JAKARTA ~ President Susilo Bambang Yudhoyono urged foreign and domestic investors this week to stump up funds to boost the nation’s flagging infrastructure sector, arguing that new laws would assure profitability.
Some 111 projects worth US$16.7 billion were on offer at the three-day summit opened by Yudhoyono, including 10 so-called “model” projects worth $4.5 billion.
Growth in Southeast Asia’s largest economy has been hindered by a lack of investment in infrastructure in recent years, leading to regular power blackouts, crumbling highways, an overburdened phone network and crowded ports.
“We estimate that over the next few years we will need at least $22 billion per year to build infrastructure in the energy sector, roads, ports, harbors, housing and water sanitation” and so on, Yudhoyono said.
“The government will provide only part of this funding, while the major portion will have to come from the private sector.”
The government held its first infrastructure summit early last year, soliciting bids for 91 projects worth $22.5 billion. Only nine deals, however, have since been secured.
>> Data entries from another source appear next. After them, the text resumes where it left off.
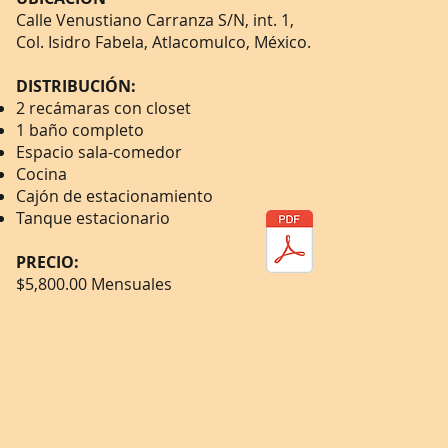
Calle Venustiano Carranza S/N, int. 1,
Col. Isidro Fabela, Atlacomulco, México.
DISTRIBUCIÓN:
2 recámaras con closet
1 baño completo
Espacio sala-comedor
Cocina
Cajón de estacionamiento
Tanque estacionario
PRECIO:
$5,800.00 Mensuales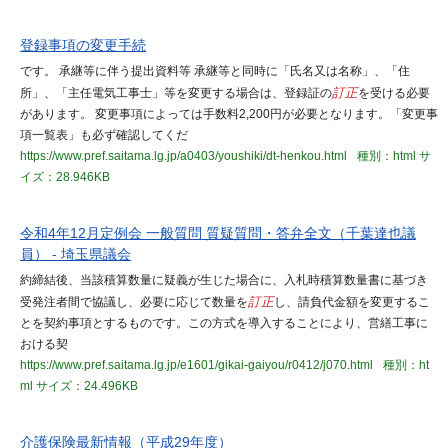
登録事項の変更手続
です。 承継等に伴う提出資料等 承継等と同時に「氏名又は名称」、「住
所」、「主任電気工事士」等を変更する場合は、登録証の
訂正
を受ける必要
があります。 変更事項によっては手数料2,200円が必要となります。「変更事
項一覧表」も必ず確認してくだ
https://www.pref.saitama.lg.jp/a0403/youshiki/dt-henkou.html
種別：html
サ
イズ：28.946KB
令和4年12月定例会 一般質問 質疑質問・答弁全文（千葉達也議
員） - 埼玉県議会
約締結後、当該積算数量に疑義が生じた場合に、入札時積算数量書に基づき
受発注者間で協議し、必要に応じて数量を
訂正
し、請負代金額を変更するこ
とを契約事項とするものです。この方式を導入することにより、営繕工事に
おける契
https://www.pref.saitama.lg.jp/e1601/gikai-gaiyou/r0412/j070.html
種別：ht
ml
サイズ：24.496KB
介護保険最新情報（平成29年度）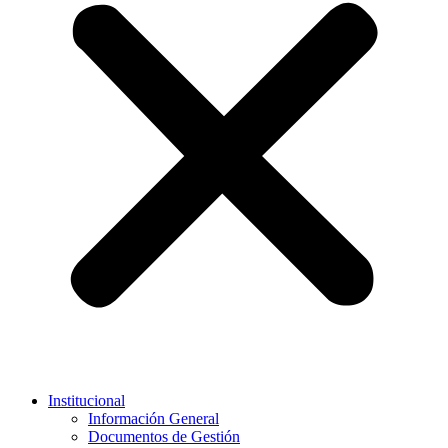
Institucional
Información General
Documentos de Gestión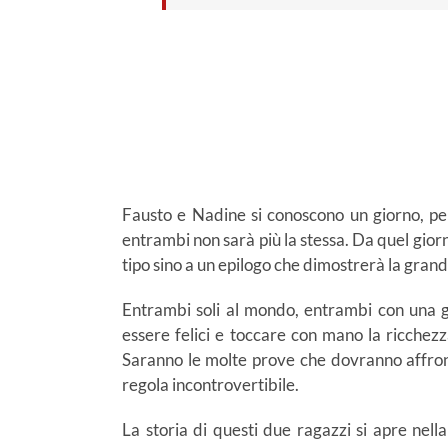
Fausto e Nadine si conoscono un giorno, per 
entrambi non sarà più la stessa. Da quel giorno
tipo sino a un epilogo che dimostrerà la gran
Entrambi soli al mondo, entrambi con una g
essere felici e toccare con mano la ricchezz
Saranno le molte prove che dovranno affronta
regola incontrovertibile.
La storia di questi due ragazzi si apre nella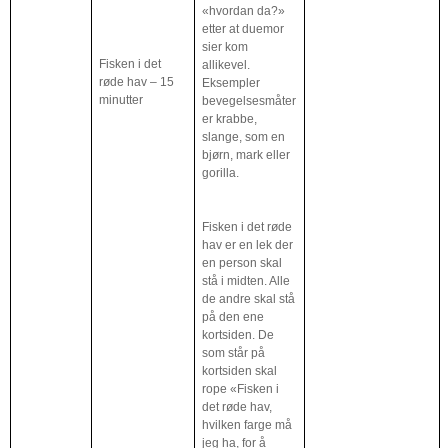
«hvordan da?»
etter at duemor
sier kom
Fisken i det
allikevel.
røde hav – 15
Eksempler
minutter
bevegelsesmåter
er krabbe,
slange, som en
bjørn, mark eller
gorilla.
Fisken i det røde
hav er en lek der
en person skal
stå i midten. Alle
de andre skal stå
på den ene
kortsiden. De
som står på
kortsiden skal
rope «Fisken i
det røde hav,
hvilken farge må
jeg ha, for å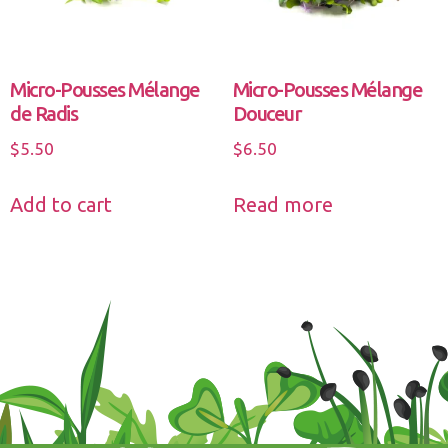
Micro-Pousses Mélange
Micro-Pousses Mélange
de Radis
Douceur
$
5.50
$
6.50
Add to cart
Read more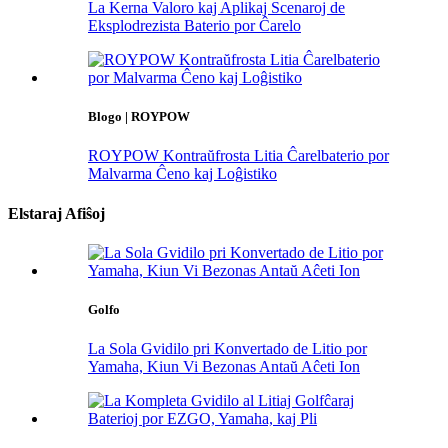
La Kerna Valoro kaj Aplikaj Scenaroj de
Eksplodrezista Baterio por Ĉarelo
Blogo | ROYPOW
ROYPOW Kontraŭfrosta Litia Ĉarelbaterio por
Malvarma Ĉeno kaj Loĝistiko
Elstaraj Afiŝoj
Golfo
La Sola Gvidilo pri Konvertado de Litio por
Yamaha, Kiun Vi Bezonas Antaŭ Aĉeti Ion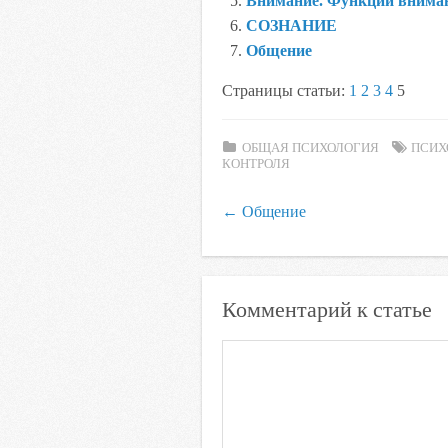
Внимание. Функции вниман
s
СОЗНАНИЕ
n
Общение
i
Страницы статьи:
1
2
3
4
5
k
i
ОБЩАЯ ПСИХОЛОГИЯ
ПСИХ
КОНТРОЛЯ
←
Общение
Комментарий к статье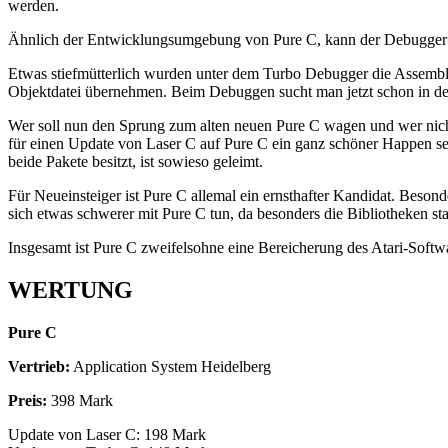
werden.
Ähnlich der Entwicklungsumgebung von Pure C, kann der Debugger au
Etwas stiefmütterlich wurden unter dem Turbo Debugger die Assembler
Objektdatei übernehmen. Beim Debuggen sucht man jetzt schon in den
Wer soll nun den Sprung zum alten neuen Pure C wagen und wer nic
für einen Update von Laser C auf Pure C ein ganz schöner Happen sei
beide Pakete besitzt, ist sowieso geleimt.
Für Neueinsteiger ist Pure C allemal ein ernsthafter Kandidat. Bes
sich etwas schwerer mit Pure C tun, da besonders die Bibliotheken st
Insgesamt ist Pure C zweifelsohne eine Bereicherung des Atari-Soft
WERTUNG
Pure C
Vertrieb:
Application System Heidelberg
Preis:
398 Mark
Update von Laser C: 198 Mark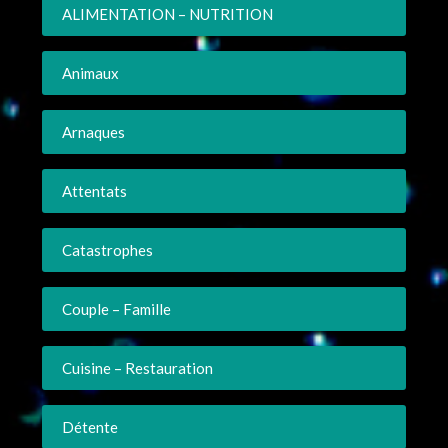
ALIMENTATION – NUTRITION
Animaux
Arnaques
Attentats
Catastrophes
Couple – Famille
Cuisine – Restauration
Détente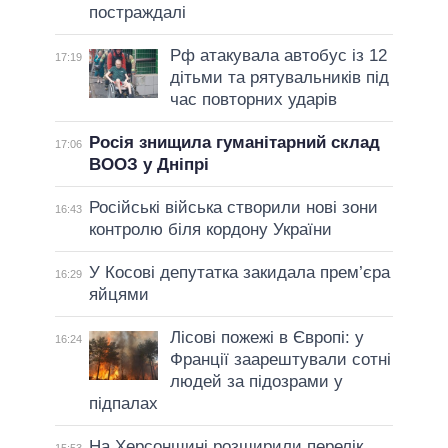
постраждалі
Рф атакувала автобус із 12
17:19
дітьми та рятувальників під
час повторних ударів
Росія знищила гуманітарний склад
17:06
ВООЗ у Дніпрі
Російські війська створили нові зони
16:43
контролю біля кордону України
У Косові депутатка закидала прем’єра
16:29
яйцями
Лісові пожежі в Європі: у
16:24
Франції заарештували сотні
людей за підозрами у
підпалах
На Херсонщині розширили перелік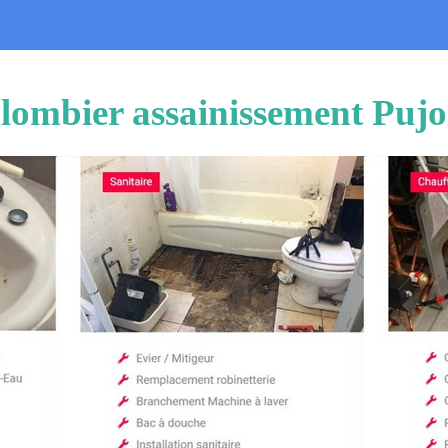
lombier assainissement Pujo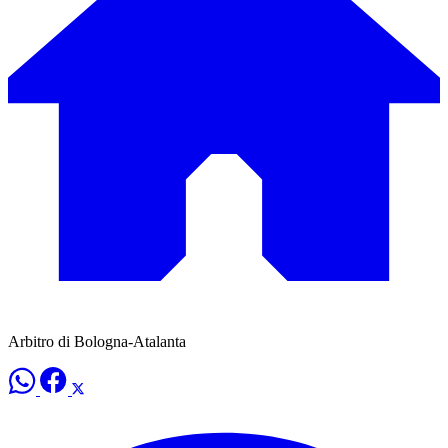
Arbitro di Bologna-Atalanta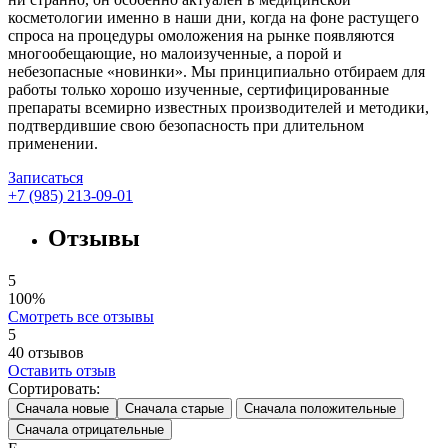
косметологии именно в наши дни, когда на фоне растущего
спроса на процедуры омоложения на рынке появляются
многообещающие, но малоизученные, а порой и
небезопасные «новинки». Мы принципиально отбираем для
работы только хорошо изученные, сертифицированные
препараты всемирно известных производителей и методики,
подтвердившие свою безопасность при длительном
применении.
Записаться
+7 (985) 213-09-01
Отзывы
5
100%
Смотреть все отзывы
5
40
отзывов
Оставить отзыв
Сортировать:
Сначала новые
Сначала старые
Сначала положительные
Сначала отрицательные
Since then, Yudhoyono noted, he had issued a decree “which outlined a more robust legal and regulatory framework for public-private partnership, with strong emphasis on transparency, fairness, a level playing field and mutual benefit.”
“We know full well that a prime consideration for the private sector to invest is profitability,” he said.
“This regulation reflects our commitment to offer projects that adhere to international best practices and good governance.”
The standard of Indonesia’s infrastructure has plunged in recent years.
A government report this year showed that in 1996 Indonesia outranked Thailand, Taiwan, China and Sri Lanka in terms of infrastructure quality but the region’s former economic power now ranks close to bottom for most indicators.
“Our infrastructure problem is quite simple: there has not been enough of it,” Yudhoyono said.
“During the crisis years, we simply stopped putting money into building infrastructure, a trend which we must now reverse,” he added, referring to the 1997-98 Asian financial crisis.
Analysts warned ahead of the summit that enthusiasm for projects may be tempered by the rampant corruption and bureaucratic red tape afflicting the nation.